The U.S. Geological Survey’s Saddle Quarry gauge recorded the highest total in December, of 18.55 inches, 145 percent of its average, and the highest daily total of 6.52 inches was recorded on Dec. 20 during a period of wet trade wind conditions.
“After starting the month with no measurable rainfall, gauge in the South Hilo and Puna districts recorded rainfall every day from Dec. 8 through the rest of the month,” reads the report. “The Piihonua gauge in upper Hilo had more than an inch of rain on four days.”
However, when looking at rain on the Big Island throughout 2012, it was another below-average year, with severe drought conditions on the leeward side of the island. Earlier this week, the U.S. Department of Agriculture declared Hawaii Island a natural disaster area for the seventh year in a row due to extended drought conditions.
Many of the island’s windward rain gauge sites saw between 50 and 80 percent of the long-term average, while most of the leeward gages had totals below 50 percent of average, the report states.
The USGS’ rain gauge at Kawainui Stream had the Big Island’s highest annual total of 182.63 inches, or 135 percent of average. But Hilo Airport’s reported only 90.39 inches, or 71 percent of average — marking the eighth driest year there on record.
Farmers and ranchers on Hawaii Island have had severe drought conditions with which to contend continuously since July 1, 2008, said Kevin Kodama, senior service hydrologist with the National Weather Service. The conditions have fluctuated over time, but in total, it has added up to a very dry period for the island.

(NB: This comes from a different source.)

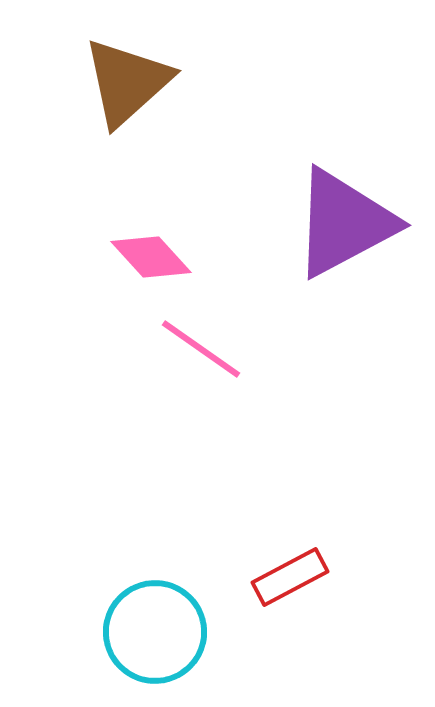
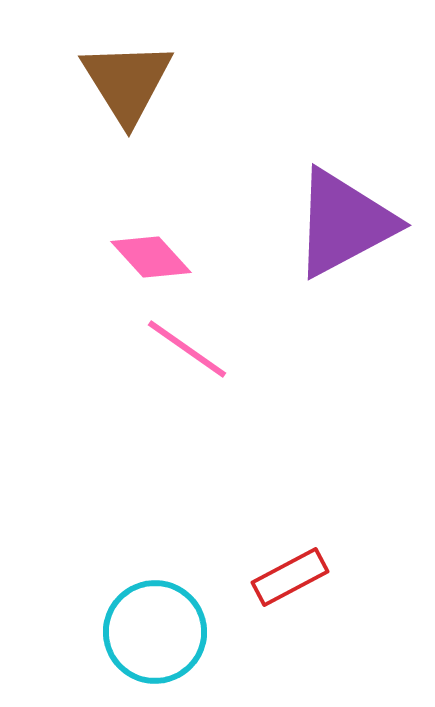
brown triangle: rotated 20 degrees counterclockwise
pink line: moved 14 px left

“This drought is a big deal. Prior to this one, one of the bigger benchmarks had been the 1998-2001 drought, and this has lasted longer than that, and this has been longer than that one. … In 2010, it was a really bad year,” he explained, with drought conditions in some parts of the island being classified as “D4,” or “Exception Drought,” the highest level on the classification system used by the USDA’s Drought Monitor. Some farmers and ranchers even reported that springs had dried up on their properties, Kodama said.
“Then, in late summer of 2011, the drought almost went away, but not quite, and then it got worse again,” he said. “You can’t do it overnight. It doesn’t take just one storm. You need several storms so the rainfall can soak through the soil. I’ve talked to some ranchers in Hawaii who’ve said that there will be a big thunderstorm that dumps a bunch of rain, and they’ll go out and dig up some dirt under the top soil, and right below it’s still pretty dry.”
In some cases, he added, periods of severe drought followed by a quick, hard rain can be even worse than no rain at all.
“More damaging rains can cause more problems than good,” Kodama said. It can cause flash flooding, or take away more of the topsoil. What we need are some good, prolonged, multiple rain events that allow the water to soak right through.”